## TASK GOAL:
Return, from the listing below, every line that includes "client".

****************

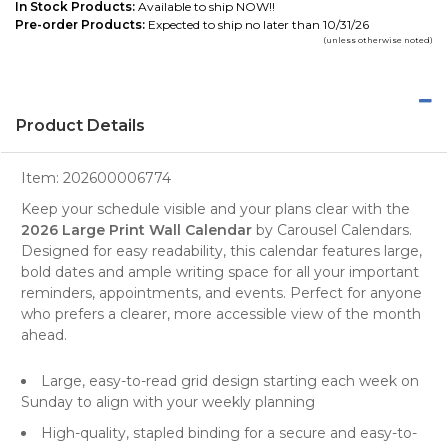
In Stock Products:
Available to ship NOW!!
Pre-order Products:
Expected to ship no later than 10/31/26
(unless otherwise noted)
Product Details
Item:
202600006774
Keep your schedule visible and your plans clear with the
2026 Large Print Wall Calendar
by
Carousel Calendars
.
Designed for easy readability, this
calendar
features large,
bold dates and ample writing space for all your important
reminders, appointments, and events. Perfect for anyone
who prefers a clearer, more accessible view of the month
ahead.
Large, easy-to-read grid design starting each week on
Sunday to align with your weekly planning
High-quality, stapled binding for a secure and easy-to-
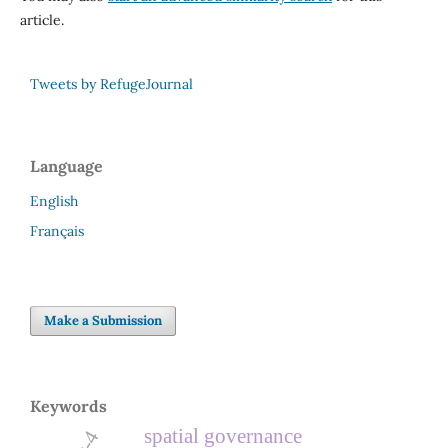
article.
Tweets by RefugeJournal
Language
English
Français
Make a Submission
Keywords
spatial governance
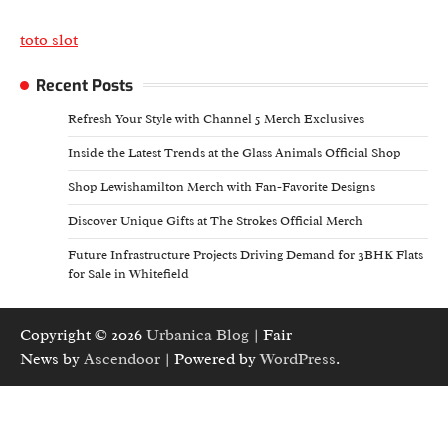
toto slot
Recent Posts
Refresh Your Style with Channel 5 Merch Exclusives
Inside the Latest Trends at the Glass Animals Official Shop
Shop Lewishamilton Merch with Fan-Favorite Designs
Discover Unique Gifts at The Strokes Official Merch
Future Infrastructure Projects Driving Demand for 3BHK Flats
for Sale in Whitefield
Copyright © 2026
Urbanica Blog
| Fair
News by
Ascendoor
| Powered by
WordPress
.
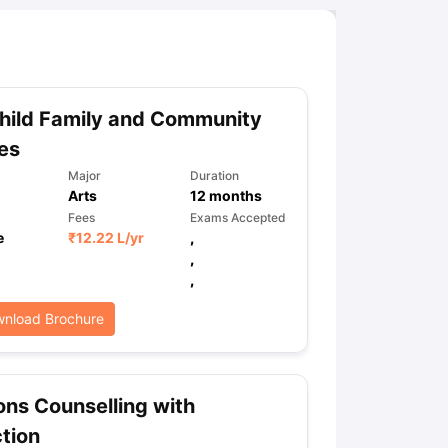
hild Family and Community
es
Major
Duration
Arts
12
months
Fees
Exams Accepted
e
₹
12.22 L
/yr
,
,
,
nload Brochure
ns Counselling with
tion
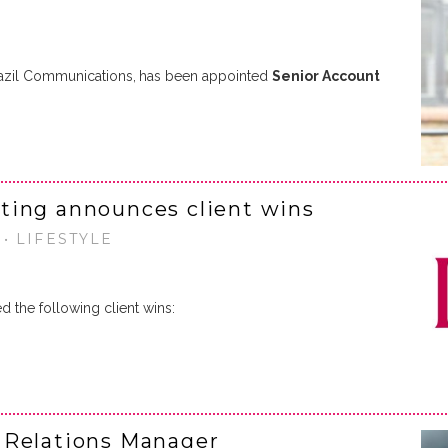
razil Communications,
has been appointed
Senior Account
ting announces client wins
• LIFESTYLE
 the following client wins:
 Relations Manager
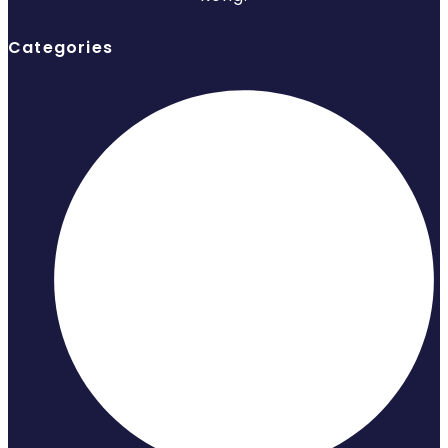
Categories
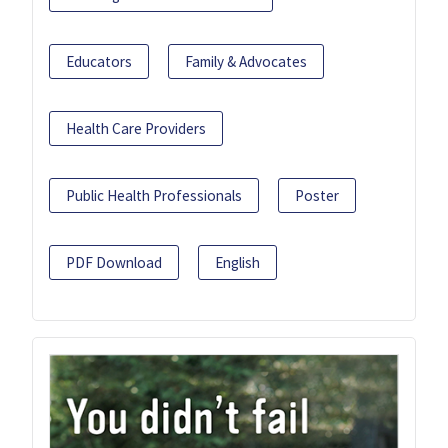
Educators
Family & Advocates
Health Care Providers
Public Health Professionals
Poster
PDF Download
English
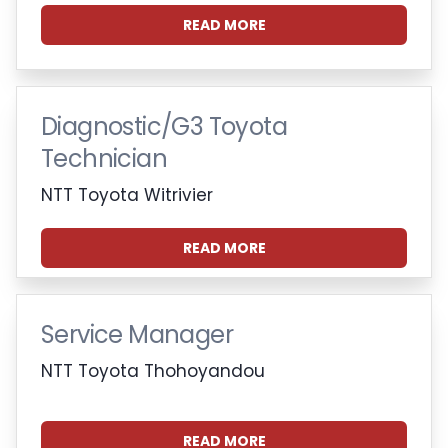
READ MORE
Diagnostic/G3 Toyota
Technician
NTT Toyota Witrivier
READ MORE
Service Manager
NTT Toyota Thohoyandou
READ MORE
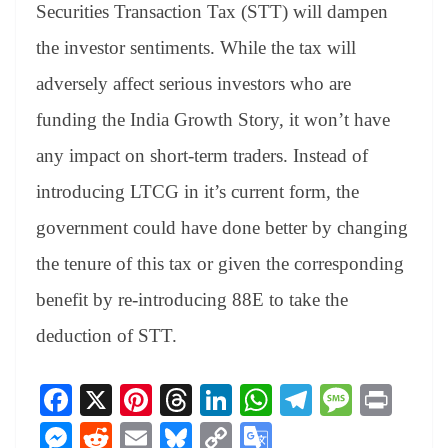
sl
Securities Transaction Tax (STT) will dampen
at
the investor sentiments. While the tax will
e
adversely affect serious investors who are
funding the India Growth Story, it won’t have
any impact on short-term traders. Instead of
introducing LTCG in it’s current form, the
government could have done better by changing
the tenure of this tax or given the corresponding
benefit by re-introducing 88E to take the
deduction of STT.
Fa
X
Pi
T
Li
W
Te
M
Pr
ce
nt
hr
nk
ha
le
es
in
M
R
E
Bl
C
G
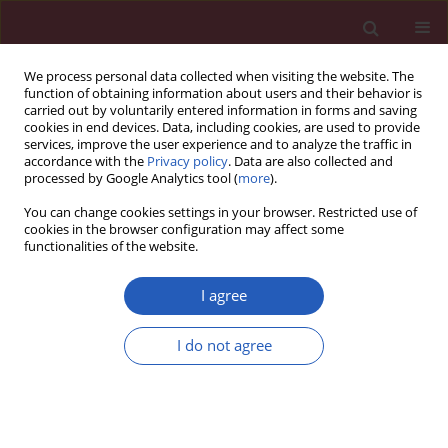
We process personal data collected when visiting the website. The
function of obtaining information about users and their behavior is
carried out by voluntarily entered information in forms and saving
cookies in end devices. Data, including cookies, are used to provide
services, improve the user experience and to analyze the traffic in
accordance with the
Privacy policy
. Data are also collected and
processed by Google Analytics tool (
more
).
Keyword
glioblastoma
You can change cookies settings in your browser. Restricted use of
cookies in the browser configuration may affect some
functionalities of the website.
BASIC RESEARCH
Inhibition of glioma cell viability by
I agree
jatrophone via NF-κB down-
regulation and apoptosis inhibitor
I do not agree
up-regulation
Lei Yuan
,
Fei Wang
,
Ting Zhang
,
Yiming Zhang
,
Hong
Pan
,
Guoguang Lv
,
Baozhong Zhang
Arch Med Sci 2025;21(1):224-232
DOI
:
https://doi.org/10.5114/aoms.2020.94439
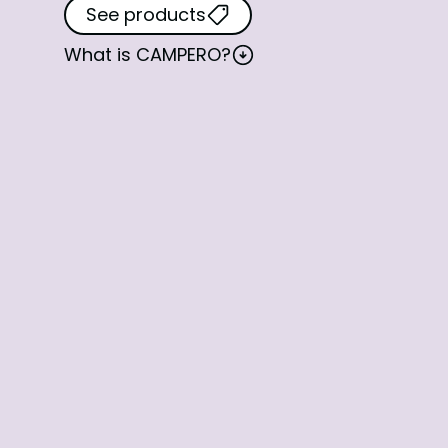
See products
What is
CAMPERO
?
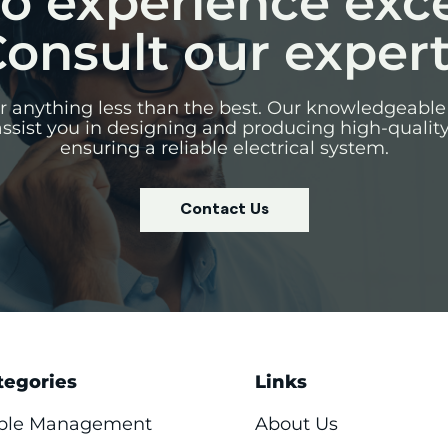
o experience exc
onsult our exper
for anything less than the best. Our knowledgeable
assist you in designing and producing high-qualit
ensuring a reliable electrical system.
Contact Us
tegories
Links
ble Management
About Us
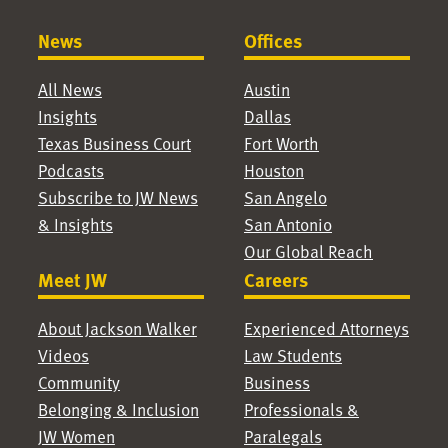
News
Offices
All News
Austin
Insights
Dallas
Texas Business Court
Fort Worth
Podcasts
Houston
Subscribe to JW News
San Angelo
& Insights
San Antonio
Our Global Reach
Meet JW
Careers
About Jackson Walker
Experienced Attorneys
Videos
Law Students
Community
Business
Belonging & Inclusion
Professionals &
JW Women
Paralegals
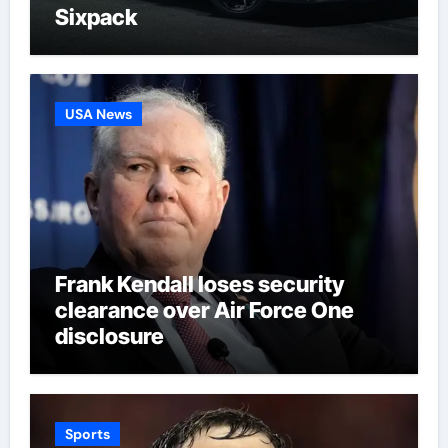
Sixpack
USA News
Frank Kendall loses security
clearance over Air Force One
disclosure
Sports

****************

## EXERCISE SOLUTION:
ting announces client wins
 the following client wins:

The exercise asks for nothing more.